Shortly before I finally point my lavender spleen at all of you, I will get the curve and post the comments (and maybe the statements). I've tested them all. Enough then!
But here again a really extraordinary lavender scent - and one may admit it calmly: We are all constantly looking for the extraordinary fragrance that distinguishes us from others. That could be one.

Nevertheless, Filz' Eau de Lavande won't lure any crowds of fragrance lovers from behind the oven and to Vienna into the perfumery J.B. Filz, because only there you can get him (unless you order him at peppered shipping costs at the very nice Mme. Filz, which I did, because I won't travel to Vienna for the next time, which is a pity in itself). In any case, I am very grateful to Cravache for the tip he wrote me on my lavender blog. Since then he has been on my watchlist - and after some hesitation he is now in my collection.
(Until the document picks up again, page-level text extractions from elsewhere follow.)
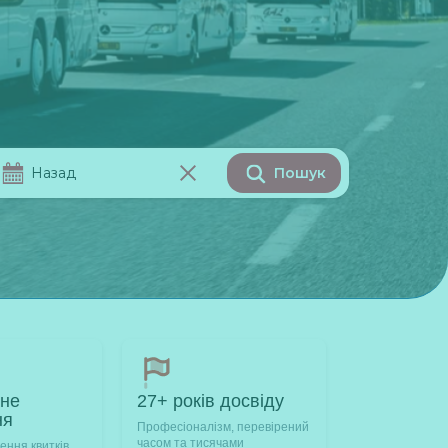
Пошук
ане
27+ років досвіду
ня
Професіоналізм, перевірений
часом та тисячами
ння квитків,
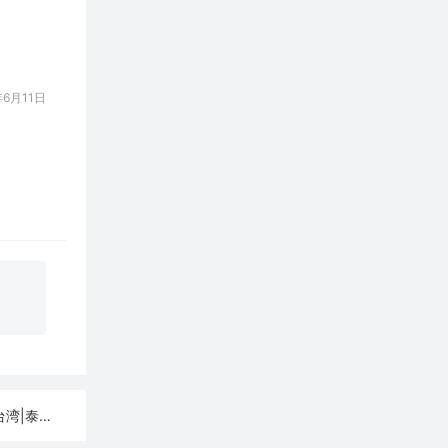
6月11日
lash订阅链接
I like it when fragrances have a long tradition (here: 1892, the year of the birth of J.R.R. Tolkien, must have been a very good year, except for a few political upheavals), if they possibly come from a traditional fragrance house (this is clearly true; have a look at the beautiful website) and smell good
The idea of combining lavender (here fortunately clearly dominant) with rose is as simple as it is ingenious. Basically, I really don't smell any more (even if you still notice a spicy undertone directly on the sprayer, but it doesn't appear at all on the skin or on scent strips). The trick here is the right balance, which Mr. Johann Baptiste Filz (such a beautiful name) has outbaldowert in 1892: namely a lot of different lavender varieties (I guess French and English variants, because that smells here both soft-elegant and herbaceous-fresh) and rather little of a beautiful, rather bright rose. The mixture looks a bit like rose geranium, if you know what I mean and who knows.

For friends of lavender fragrances, this is a particularly fine variation. I'm between 8.5 and 9.0. If you don't like lavender as a dominant fragrance in fragrances, you should not order it blind, which I generally disapprove of anyway (even though I did it here again).

Why revisionism? Think about it. I'm not dissolving it.